WORK REQUIRED - Could you return all of the entries below exactly, minus the pictures?

[STORED DATA — start]

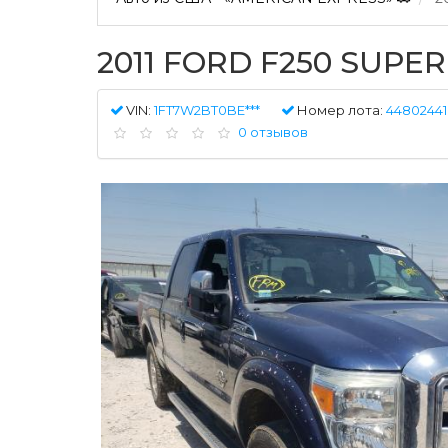
2011 FORD F250 SUPE
VIN:
1FT7W2BT0BE***
Номер лота:
44802441
0 отзывов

[STORED DATA — finish]

WRITTEN ANSWER -
2011 FORD F250 SUPE
VIN:
1FT7W2BT0BE***
Номер лота:
44802441
0 отзывов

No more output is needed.